Before Brett’s departure Bad Religion shot two videos for the album, both by Gore Verbinski. “Stranger Than Fiction” features a random cast of characters who have assembled for a book burning under a bridge in downtown L.A. The exceptionally strange video for “21st Century (Digital Boy)” required covering the band members with blue paint and submerging them in a pool of green slime, which would act as a liquid green screen. “Unfortunately,” Brett recalled, “the idea didn’t work and it looked like we were drowning in weird blue liquid.” Life isn’t always a mystery, but the video certainly is.
In late September, the band embarked on its first European tour without Brett. The tour started in France and proceeded to Spain. In San Sebastian, at a show at Discoteca Erne, calamity struck. When the band entered through the ground floor of the building, they assumed that the structure was being renovated because portions of the second story, where the club was located, were supported with jacks. Bad Religion had been touring Europe for six consecutive years, and they’d performed in plenty of dodgy venues. From rundown squats to buildings that weren’t up to code, the band had grown accustomed to playing in places that would have been shut down in the United States.
The band opened up with “Recipe for Hate” and the fans immediately started jumping around and dancing to the music. Right at the song’s climax, the left side of the floor suddenly collapsed. “We started playing the show,” Greg recalled, “and a big hole opened up in front of me on the dance floor and bodies started falling into the hole.” The people who had been standing in front of the stage disappeared into the space where the floor had been.
Bad Religion stopped playing and the people on the right side of the dance floor shouted in protest, unaware of what had happened. But the screams of those who had fallen or were in danger of falling drowned them out. A huge cloud of dust rose from the lower level and people continued to tumble into the pit.

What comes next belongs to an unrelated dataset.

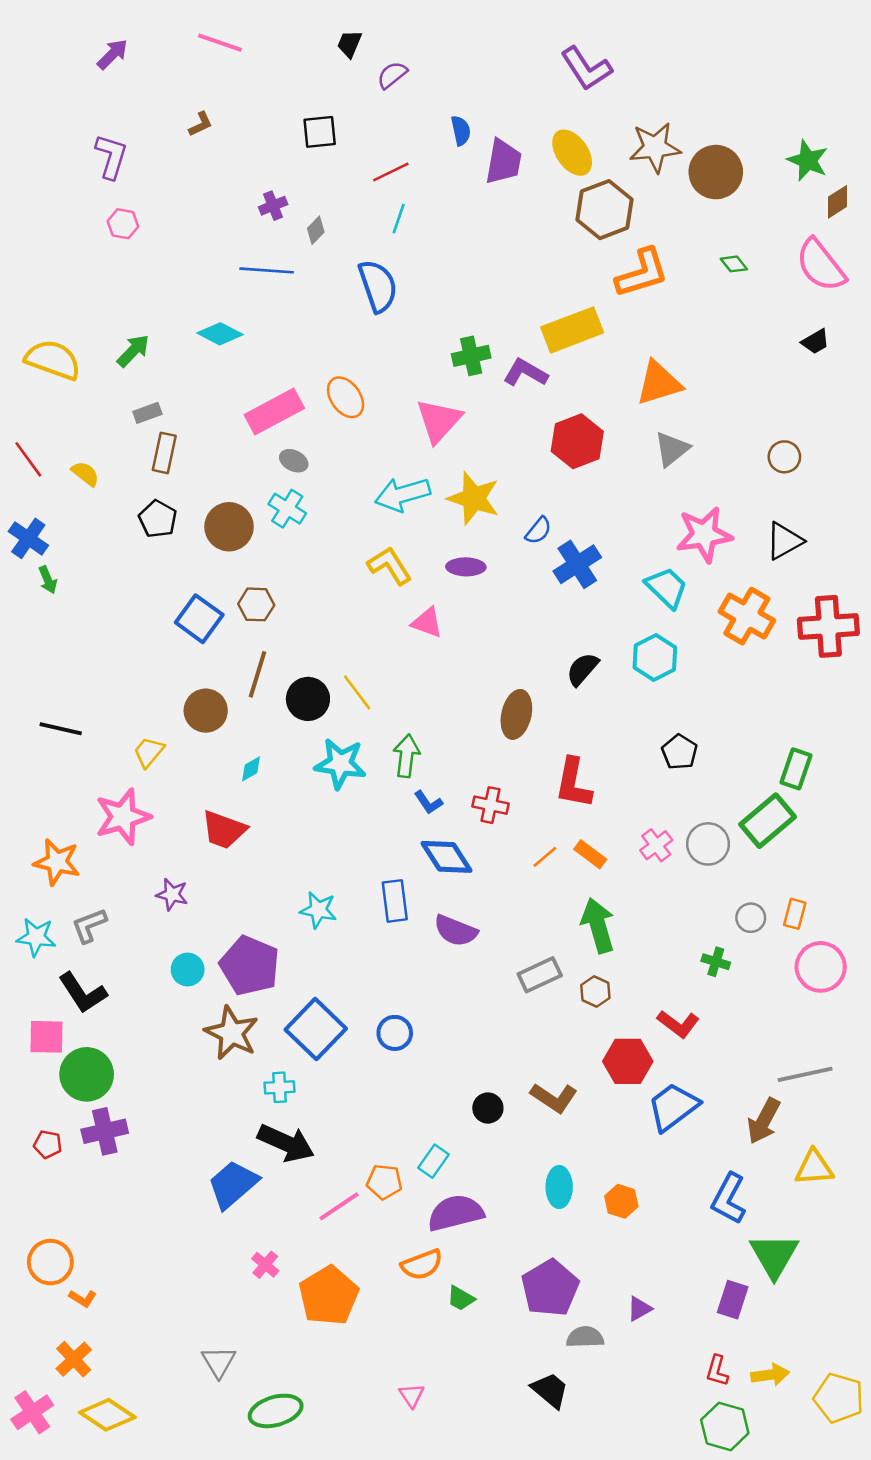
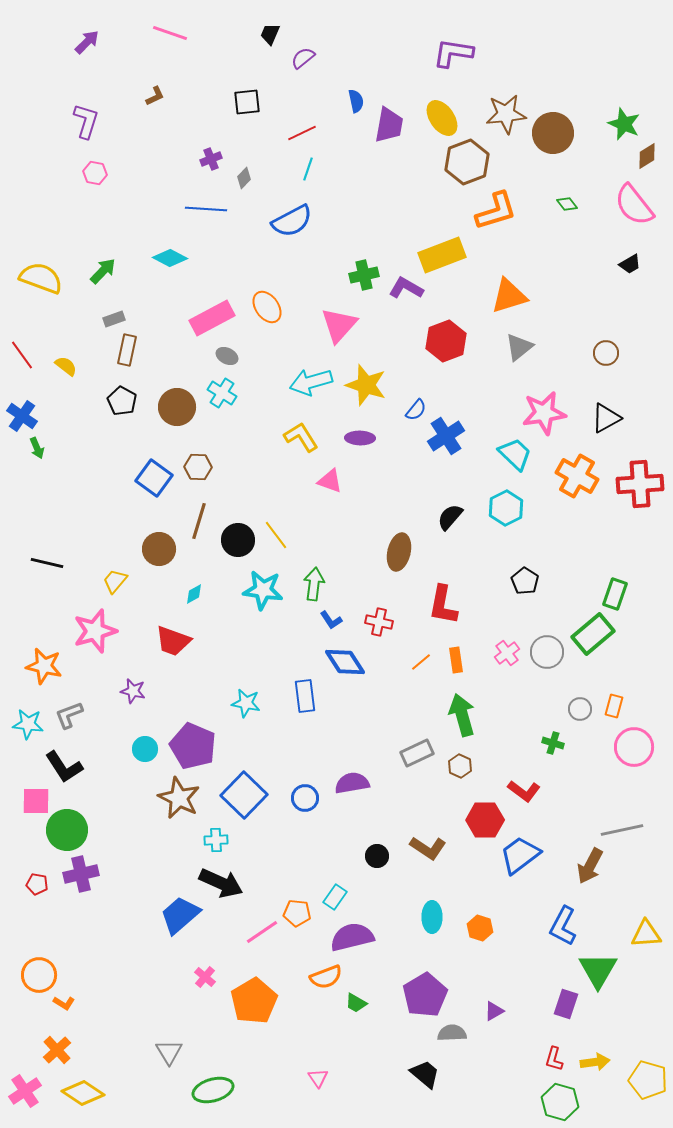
purple L-shape: (586, 68) -> (453, 53), turned 132
blue semicircle: (378, 286) -> (292, 221), turned 81
orange rectangle: (590, 854) -> (456, 660), turned 45
purple semicircle: (456, 931) -> (352, 783), moved, turned 148
yellow triangle: (814, 1168) -> (646, 934), moved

The band was quickly ushered off the stage and out of the venue while fans and club personnel attended to those who had been injured. The hole that had opened up in front of the stage was enormous: approximately seventy feet long by forty feet wide and between fifteen and twenty feet deep. Hundreds of fans fell into the chasm created by the collapse. Between the lights and the dust and the screams from below it resembled a scene out of a disaster movie. It took twenty minutes for the first ambulance to arrive and two hours to get everyone who’d been hurt out of harm’s way. Although hundreds had been injured, thankfully there were no fatalities.
The band had questions and demanded answers. What happened? Had the show been oversold? Did the venue have the proper permits? The disco’s promoters insisted the venue had held events in the recent past with 3,500 and 4,000 guests. By the band’s count, fewer than three thousand people had come through the door to see Bad Religion. In retrospect, the presence of temporary jacks to help support the joists was a huge red flag that the structure was unsound and the venue unsafe.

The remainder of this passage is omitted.